Mega Millions Results
On Tuesday night, June 2, 2026, the Mega Millions draw in Massachusetts brought 15 26 43 48 60 back after days away. Given an expected cadence of 1 in 12,103,014 draws, this interval places the result well beyond typical spacing and makes it a meaningful entry for long-term distribution tracking.
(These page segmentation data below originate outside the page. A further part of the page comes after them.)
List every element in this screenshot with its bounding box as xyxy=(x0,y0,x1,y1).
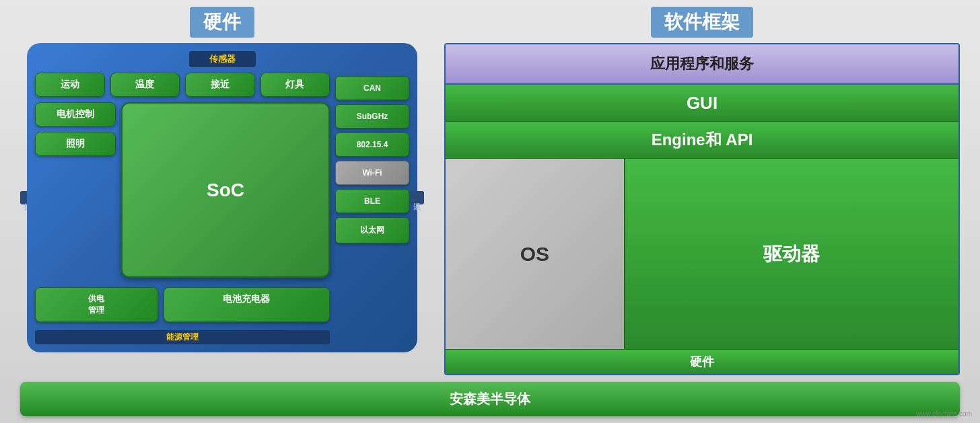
energy-label: 能源管理 xyxy=(35,330,330,344)
hardware-content: 运动 温度 接近 灯具 电机控制 照明 xyxy=(35,73,409,344)
btn-can: CAN xyxy=(335,76,409,100)
btn-wifi: Wi-Fi xyxy=(335,161,409,185)
software-title: 软件框架 xyxy=(651,7,753,38)
soc-box: SoC xyxy=(121,102,330,278)
main-container: 硬件 执行 传感器 运动 温 xyxy=(0,0,980,423)
sw-os: OS xyxy=(446,159,625,349)
btn-dianchi: 电池充电器 xyxy=(164,287,330,322)
btn-gongdian: 供电 管理 xyxy=(35,287,158,322)
sw-layer-os-driver: OS 驱动器 xyxy=(446,159,958,350)
sw-layer-hw: 硬件 xyxy=(446,350,958,374)
btn-jiejin: 接近 xyxy=(185,73,255,97)
hardware-section: 硬件 执行 传感器 运动 温 xyxy=(20,7,424,375)
sensor-buttons: 运动 温度 接近 灯具 xyxy=(35,73,330,97)
btn-ble: BLE xyxy=(335,189,409,213)
software-section: 软件框架 应用程序和服务 GUI Engine和 API OS 驱动器 硬件 xyxy=(444,7,960,375)
btn-subghz: SubGHz xyxy=(335,104,409,128)
bottom-row: 供电 管理 电池充电器 xyxy=(35,287,330,322)
sensor-label: 传感器 xyxy=(189,51,256,67)
btn-dianjikongzhi: 电机控制 xyxy=(35,102,116,126)
sw-driver: 驱动器 xyxy=(625,159,958,349)
btn-dengju: 灯具 xyxy=(260,73,330,97)
top-section: 硬件 执行 传感器 运动 温 xyxy=(20,7,960,375)
sw-layer-gui: GUI xyxy=(446,85,958,122)
hardware-box: 传感器 运动 温度 接近 灯具 xyxy=(27,43,417,352)
btn-zhaoming: 照明 xyxy=(35,132,116,156)
hardware-box-wrapper: 执行 传感器 运动 温度 接近 灯 xyxy=(27,43,417,352)
soc-left: 电机控制 照明 xyxy=(35,102,116,278)
watermark: www.elecfans.com xyxy=(916,410,972,418)
hardware-title: 硬件 xyxy=(190,7,254,38)
btn-wendu: 温度 xyxy=(110,73,180,97)
sw-layer-app: 应用程序和服务 xyxy=(446,44,958,85)
software-box: 应用程序和服务 GUI Engine和 API OS 驱动器 硬件 xyxy=(444,43,960,375)
sensor-row: 传感器 xyxy=(35,51,409,67)
right-label-text: 通讯 xyxy=(410,191,424,204)
btn-802154: 802.15.4 xyxy=(335,132,409,157)
right-side-label: 通讯 xyxy=(410,191,424,204)
btn-yundong: 运动 xyxy=(35,73,105,97)
bottom-banner: 安森美半导体 xyxy=(20,382,960,416)
sw-layer-engine: Engine和 API xyxy=(446,122,958,159)
hardware-left: 运动 温度 接近 灯具 电机控制 照明 xyxy=(35,73,330,344)
hardware-right: CAN SubGHz 802.15.4 Wi-Fi BLE 以太网 xyxy=(335,73,409,344)
soc-area: 电机控制 照明 SoC xyxy=(35,102,330,278)
btn-yitaiwang: 以太网 xyxy=(335,217,409,243)
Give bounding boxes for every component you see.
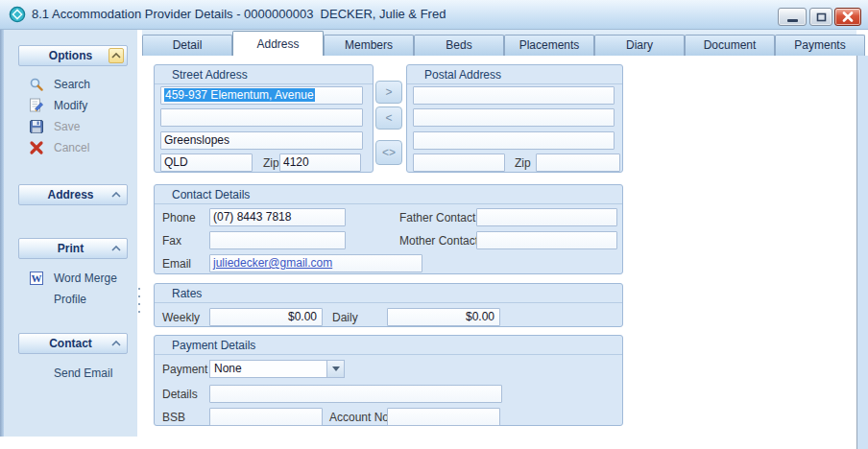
splitter-handle[interactable]: [138, 288, 141, 313]
copy-to-postal-button[interactable]: >: [375, 81, 402, 104]
title-bar: 8.1 Accommodation Provider Details - 000…: [0, 0, 868, 30]
minimize-button[interactable]: [778, 8, 807, 26]
phone-field[interactable]: (07) 8443 7818: [209, 208, 346, 226]
postal-address-line1-field[interactable]: [413, 86, 615, 105]
swap-addresses-button[interactable]: <>: [375, 140, 402, 165]
payment-type-value: None: [210, 361, 326, 377]
postal-address-zip-field[interactable]: [536, 154, 620, 172]
restore-button[interactable]: [809, 8, 832, 26]
bsb-label: BSB: [162, 410, 185, 425]
weekly-rate-field[interactable]: $0.00: [209, 308, 323, 326]
sidebar-item-label: Word Merge: [54, 272, 117, 285]
payment-details-field[interactable]: [209, 385, 502, 403]
sidebar-item-send-email[interactable]: Send Email: [54, 364, 112, 383]
cancel-icon: [29, 140, 44, 155]
email-label: Email: [162, 256, 191, 272]
chevron-up-icon[interactable]: [108, 187, 124, 202]
postal-address-group: Postal Address Zip: [406, 64, 623, 173]
rates-title: Rates: [155, 284, 622, 303]
chevron-up-icon[interactable]: [108, 241, 124, 256]
mother-contact-label: Mother Contact: [399, 233, 478, 248]
fax-field[interactable]: [209, 231, 346, 249]
account-no-label: Account No: [329, 410, 389, 425]
options-section-title: Options: [19, 49, 108, 62]
sidebar-section-print[interactable]: Print: [18, 238, 128, 259]
street-zip-label: Zip: [263, 155, 279, 171]
email-field[interactable]: juliedecker@gmail.com: [209, 254, 422, 272]
postal-address-state-field[interactable]: [413, 154, 505, 172]
weekly-label: Weekly: [162, 310, 200, 325]
chevron-up-icon[interactable]: [108, 48, 124, 63]
postal-address-line3-field[interactable]: [413, 131, 615, 150]
restore-icon: [816, 12, 827, 22]
rates-group: Rates Weekly $0.00 Daily $0.00: [154, 283, 623, 327]
father-contact-field[interactable]: [476, 208, 617, 226]
street-address-state-field[interactable]: QLD: [160, 154, 253, 172]
daily-label: Daily: [332, 310, 358, 325]
address-section-title: Address: [19, 188, 108, 201]
payment-details-title: Payment Details: [155, 336, 622, 355]
dropdown-arrow-icon[interactable]: [326, 361, 344, 377]
sidebar-item-save[interactable]: Save: [29, 117, 80, 136]
postal-zip-label: Zip: [515, 155, 531, 171]
copy-to-street-button[interactable]: <: [375, 106, 402, 130]
modify-icon: [29, 98, 44, 113]
app-icon: [9, 6, 26, 23]
window-right-border: [856, 56, 868, 449]
sidebar-section-options[interactable]: Options: [18, 45, 128, 66]
chevron-up-icon[interactable]: [108, 336, 124, 351]
street-address-line2-field[interactable]: [160, 108, 363, 127]
close-icon: [842, 12, 854, 22]
street-address-group: Street Address 459-937 Elementum, Avenue…: [154, 64, 374, 173]
minimize-icon: [787, 19, 798, 22]
sidebar-item-label: Cancel: [54, 141, 89, 154]
window-title: 8.1 Accommodation Provider Details - 000…: [32, 0, 446, 29]
payment-details-group: Payment Details Payment None Details BSB…: [154, 335, 623, 426]
selected-address-text: 459-937 Elementum, Avenue: [164, 88, 315, 102]
sidebar-item-profile[interactable]: Profile: [54, 290, 86, 309]
word-icon: W: [29, 271, 44, 286]
tab-document[interactable]: Document: [685, 35, 775, 56]
tab-detail[interactable]: Detail: [142, 35, 232, 56]
street-address-title: Street Address: [155, 65, 373, 84]
close-button[interactable]: [834, 8, 861, 26]
tab-diary[interactable]: Diary: [594, 35, 685, 56]
tab-payments[interactable]: Payments: [775, 35, 865, 56]
tab-placements[interactable]: Placements: [504, 35, 594, 56]
sidebar-item-search[interactable]: Search: [29, 75, 90, 94]
fax-label: Fax: [162, 233, 181, 248]
postal-address-title: Postal Address: [407, 65, 622, 84]
tab-beds[interactable]: Beds: [414, 35, 504, 56]
sidebar-item-label: Profile: [54, 293, 86, 306]
sidebar-item-label: Send Email: [54, 366, 112, 380]
tab-address[interactable]: Address: [232, 31, 324, 56]
father-contact-label: Father Contact: [399, 210, 475, 225]
account-no-field[interactable]: [387, 408, 500, 426]
sidebar-item-label: Save: [54, 120, 80, 133]
contact-section-title: Contact: [19, 337, 108, 350]
email-link[interactable]: juliedecker@gmail.com: [213, 256, 332, 270]
svg-text:W: W: [32, 272, 42, 284]
phone-label: Phone: [162, 210, 196, 225]
sidebar-item-word-merge[interactable]: W Word Merge: [29, 269, 117, 288]
details-label: Details: [162, 387, 198, 402]
tab-members[interactable]: Members: [324, 35, 414, 56]
sidebar-item-label: Modify: [54, 99, 87, 112]
daily-rate-field[interactable]: $0.00: [387, 308, 500, 326]
payment-type-dropdown[interactable]: None: [209, 360, 345, 378]
bsb-field[interactable]: [209, 408, 323, 426]
contact-details-title: Contact Details: [155, 185, 622, 204]
street-address-line1-field[interactable]: 459-937 Elementum, Avenue: [160, 86, 363, 105]
sidebar-section-contact[interactable]: Contact: [18, 333, 128, 354]
sidebar-item-cancel[interactable]: Cancel: [29, 138, 89, 157]
street-address-zip-field[interactable]: 4120: [279, 154, 361, 172]
sidebar-item-modify[interactable]: Modify: [29, 96, 87, 115]
save-icon: [29, 119, 44, 134]
postal-address-line2-field[interactable]: [413, 108, 615, 127]
sidebar: Options Search Modify: [4, 30, 137, 437]
sidebar-section-address[interactable]: Address: [18, 184, 128, 205]
sidebar-item-label: Search: [54, 78, 90, 91]
mother-contact-field[interactable]: [476, 231, 617, 249]
street-address-city-field[interactable]: Greenslopes: [160, 131, 363, 150]
print-section-title: Print: [19, 242, 108, 255]
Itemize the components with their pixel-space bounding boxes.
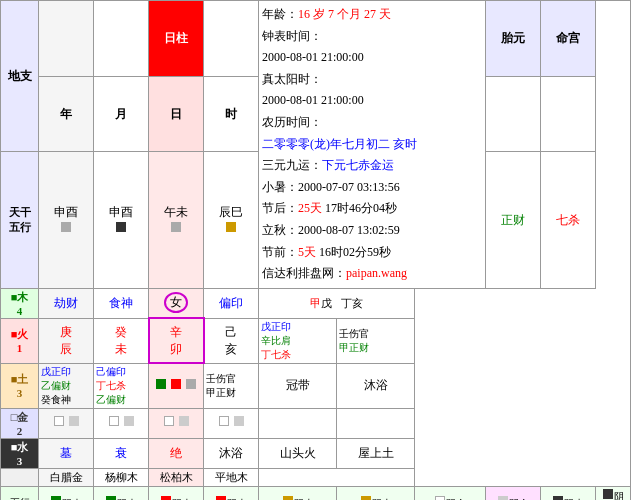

Winning numbers for 1 draw on June 2, 2026 in Massachusetts.
Draw times: Evening.
Our take on the Mega Millions results
June 2, 2026Mega Millions report — Tuesday night, June 2, 2026: 15 26 43 48 60 shows a notable pattern
On Tuesday night, June 2, 2026, the Mega Millions draw in Massachusetts brought 15 26 43 48 60 back after days away. Given an expected cadence of 1 in 12,103,014 draws, this interval places the result well beyond typical spacing and makes it a meaningful entry for long-term distribution tracking.
Overview
On Tuesday night, June 2, 2026, the Mega Millions draw in Massachusetts brought 15 26 43 48 60 back after days away. Given an expected cadence of 1 in 12,103,014 draws, this interval places the result well beyond typical spacing and makes it a meaningful entry for long-term distribution tracking.
Combo Profile
From a number-profile view, the pattern settles on 5 distinct numbers while showing no repeats. The range sits at 15 to 60, a wide spread.
Why Droughts Matter
Droughts do not indicate what will happen next - they simply document what has already occurred. Their value lies in measuring distribution over long horizons and identifying when a combination performs far above or below its expected appearance rate.
Data Notes
This analysis uses the draw results recorded for Tuesday night, June 2, 2026 and compares them against the observed historical cadence for the game. This is descriptive, based on frequency tracking - not predictive modeling.
From Stepzero
At Stepzero, the priority is accuracy and context. This report is intended as a historical record entry, not a forecast.
Additional Context
Long-horizon tracking is the only reliable way to separate short-term noise from persistent drift. By logging each outcome against its expected cadence, the system builds a distribution profile that becomes more stable as the sample grows.
Adding to the Long-Term Record
In long-horizon tracking, 15 26 43 48 60 adds one more entry to the historical dataset. The accumulation, not any single draw, builds reliability.